Two stacked commits:

  1. Worker-queue refactor. Replace the per-operation std::thread(...).detach() pattern (17 sites in Launch/Attach/Connect/Go/GoReverse/Step…/RunTo…/Restart/Detach/Quit/Pause) with one persistent worker thread per controller plus a FIFO work queue. Every public op routes through Submit() / SubmitAndWait(). The worker is owned by the controller and joined in the destructor (after draining), so async work cannot outlive the controller — lifetime is structural rather than reliant on per-call DbgRef captures.
  2. Adapter-stop channel. Adapter stops are now an internal signal from the adapter thread to the worker (m_adapterStopMutex / m_adapterStopCv / m_adapterStopPending), not events on the public dispatcher queue.

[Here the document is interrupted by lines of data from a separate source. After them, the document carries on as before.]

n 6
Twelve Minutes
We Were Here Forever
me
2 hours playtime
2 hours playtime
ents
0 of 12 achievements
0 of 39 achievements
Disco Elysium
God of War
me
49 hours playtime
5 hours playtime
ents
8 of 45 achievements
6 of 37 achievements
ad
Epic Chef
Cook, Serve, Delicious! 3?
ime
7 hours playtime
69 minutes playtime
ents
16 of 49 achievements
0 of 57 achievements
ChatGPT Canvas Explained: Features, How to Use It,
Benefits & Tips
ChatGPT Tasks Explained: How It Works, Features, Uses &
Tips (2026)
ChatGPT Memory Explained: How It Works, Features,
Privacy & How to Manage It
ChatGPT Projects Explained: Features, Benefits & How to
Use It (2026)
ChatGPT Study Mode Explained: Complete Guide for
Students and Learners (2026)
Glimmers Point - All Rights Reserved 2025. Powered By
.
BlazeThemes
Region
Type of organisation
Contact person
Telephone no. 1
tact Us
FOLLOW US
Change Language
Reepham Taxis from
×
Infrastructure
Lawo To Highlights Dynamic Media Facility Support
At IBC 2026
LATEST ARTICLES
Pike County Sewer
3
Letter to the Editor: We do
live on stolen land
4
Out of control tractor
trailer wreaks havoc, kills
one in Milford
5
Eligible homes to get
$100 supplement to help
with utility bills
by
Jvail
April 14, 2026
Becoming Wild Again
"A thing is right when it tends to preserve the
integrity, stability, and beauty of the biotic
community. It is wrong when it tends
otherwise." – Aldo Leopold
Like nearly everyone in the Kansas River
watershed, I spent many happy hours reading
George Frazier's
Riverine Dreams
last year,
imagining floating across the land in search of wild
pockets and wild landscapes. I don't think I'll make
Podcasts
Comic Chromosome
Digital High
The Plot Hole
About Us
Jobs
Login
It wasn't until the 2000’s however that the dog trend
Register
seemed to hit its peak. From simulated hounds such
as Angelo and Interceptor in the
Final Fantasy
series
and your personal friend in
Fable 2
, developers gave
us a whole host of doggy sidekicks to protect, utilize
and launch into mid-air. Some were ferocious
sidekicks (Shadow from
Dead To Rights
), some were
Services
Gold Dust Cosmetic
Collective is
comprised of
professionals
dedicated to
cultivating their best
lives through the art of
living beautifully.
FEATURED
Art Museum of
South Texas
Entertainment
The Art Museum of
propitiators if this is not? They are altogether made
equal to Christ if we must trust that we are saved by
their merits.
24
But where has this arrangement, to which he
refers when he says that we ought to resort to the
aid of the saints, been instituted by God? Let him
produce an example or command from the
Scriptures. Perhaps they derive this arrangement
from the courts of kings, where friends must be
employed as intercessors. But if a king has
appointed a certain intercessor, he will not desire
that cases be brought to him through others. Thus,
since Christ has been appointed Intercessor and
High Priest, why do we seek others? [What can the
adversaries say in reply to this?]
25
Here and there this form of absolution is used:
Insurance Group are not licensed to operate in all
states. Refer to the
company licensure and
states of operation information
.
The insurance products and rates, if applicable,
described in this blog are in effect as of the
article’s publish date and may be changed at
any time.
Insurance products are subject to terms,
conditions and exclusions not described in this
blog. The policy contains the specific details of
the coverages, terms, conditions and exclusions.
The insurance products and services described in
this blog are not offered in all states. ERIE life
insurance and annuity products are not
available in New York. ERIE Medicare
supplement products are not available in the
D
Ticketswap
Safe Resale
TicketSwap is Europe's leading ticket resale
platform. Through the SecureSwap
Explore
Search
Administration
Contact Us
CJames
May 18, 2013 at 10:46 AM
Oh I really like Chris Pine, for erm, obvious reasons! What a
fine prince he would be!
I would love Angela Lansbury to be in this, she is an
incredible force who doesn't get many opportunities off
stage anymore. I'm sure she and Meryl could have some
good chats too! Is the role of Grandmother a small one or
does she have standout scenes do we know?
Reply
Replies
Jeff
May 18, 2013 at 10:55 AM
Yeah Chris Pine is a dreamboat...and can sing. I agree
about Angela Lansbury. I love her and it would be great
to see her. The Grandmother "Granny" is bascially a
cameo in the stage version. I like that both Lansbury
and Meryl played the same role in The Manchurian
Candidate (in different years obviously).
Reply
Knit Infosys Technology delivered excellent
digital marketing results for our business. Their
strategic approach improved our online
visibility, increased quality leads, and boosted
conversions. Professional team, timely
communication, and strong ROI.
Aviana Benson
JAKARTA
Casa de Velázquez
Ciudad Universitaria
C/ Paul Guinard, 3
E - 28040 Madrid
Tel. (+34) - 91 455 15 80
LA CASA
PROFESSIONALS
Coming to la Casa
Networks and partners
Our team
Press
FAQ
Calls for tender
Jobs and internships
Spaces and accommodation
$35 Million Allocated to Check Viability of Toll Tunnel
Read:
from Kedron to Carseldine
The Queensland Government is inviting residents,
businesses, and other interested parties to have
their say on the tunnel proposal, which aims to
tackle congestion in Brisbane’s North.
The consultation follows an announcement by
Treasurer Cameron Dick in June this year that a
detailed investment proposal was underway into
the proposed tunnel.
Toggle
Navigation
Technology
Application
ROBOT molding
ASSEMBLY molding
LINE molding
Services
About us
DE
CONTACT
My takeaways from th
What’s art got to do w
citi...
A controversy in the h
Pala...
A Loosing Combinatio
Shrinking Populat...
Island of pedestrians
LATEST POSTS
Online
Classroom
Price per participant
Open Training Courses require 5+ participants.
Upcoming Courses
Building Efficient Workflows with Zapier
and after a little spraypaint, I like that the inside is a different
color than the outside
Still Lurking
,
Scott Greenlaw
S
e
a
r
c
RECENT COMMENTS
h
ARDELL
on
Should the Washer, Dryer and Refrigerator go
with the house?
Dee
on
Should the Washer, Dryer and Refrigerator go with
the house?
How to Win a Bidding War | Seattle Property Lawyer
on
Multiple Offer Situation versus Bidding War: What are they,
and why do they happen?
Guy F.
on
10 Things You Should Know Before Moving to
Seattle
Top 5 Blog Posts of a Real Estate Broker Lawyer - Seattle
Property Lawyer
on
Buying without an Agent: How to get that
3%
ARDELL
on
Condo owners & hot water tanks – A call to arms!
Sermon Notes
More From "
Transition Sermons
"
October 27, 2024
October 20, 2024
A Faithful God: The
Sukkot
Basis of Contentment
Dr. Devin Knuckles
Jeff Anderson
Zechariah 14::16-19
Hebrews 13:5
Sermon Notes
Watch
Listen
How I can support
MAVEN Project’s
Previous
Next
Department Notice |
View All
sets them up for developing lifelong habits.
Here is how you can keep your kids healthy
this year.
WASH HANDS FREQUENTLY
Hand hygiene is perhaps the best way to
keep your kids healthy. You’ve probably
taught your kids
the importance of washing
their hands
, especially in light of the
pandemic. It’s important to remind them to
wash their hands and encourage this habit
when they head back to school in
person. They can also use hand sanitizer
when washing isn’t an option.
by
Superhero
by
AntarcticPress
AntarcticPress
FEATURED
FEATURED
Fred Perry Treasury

The conditional-breakpoint silent-resume logic moves into ExecuteAdapterAndWait, eliminating the previous "drive m_adapter->Go() from the dispatcher thread" hack and the m_suppressResumeEvent flag that papered over it. Spontaneous adapter stops (user types si directly into the LLDB REPL while no controller op is in flight) are detected via m_inAdapterWait and routed through the worker queue.

Implements #1088, #1089.

Design notes (worker queue)

  • Submit detects re-entrant calls from the worker itself (std::this_thread::get_id() == m_workerThreadId) and runs them inline — lets RestartAndWaitOnWorker call QuitAndWaitOnWorker + LaunchAndWaitOnWorker without deadlocking.
  • SubmitAndWait submits a task and blocks on the future. Every XxxAndWait now takes an optional std::chrono::milliseconds timeout (default milliseconds::max() = wait forever, bypasses wait_for to avoid stdlib overflow). On non-infinite timeout: signals m_adapter->BreakInto() and still waits for the in-flight op to settle.
  • Public/Internal/OnWorker split. The existing XxxAndWaitInternal does the actual work; the old XxxAndWait (lock + Internal + notify) is renamed XxxAndWaitOnWorker (private) and invoked from the worker; the new public XxxAndWait(timeout) is a one-line SubmitAndWait wrapper.
  • Pause() / PauseAndWait() bypass the queue and call m_adapter->BreakInto() directly on the caller's thread — the worker is blocked inside ExecuteAdapterAndWait for whatever resume op is in flight; BreakInto unsticks it.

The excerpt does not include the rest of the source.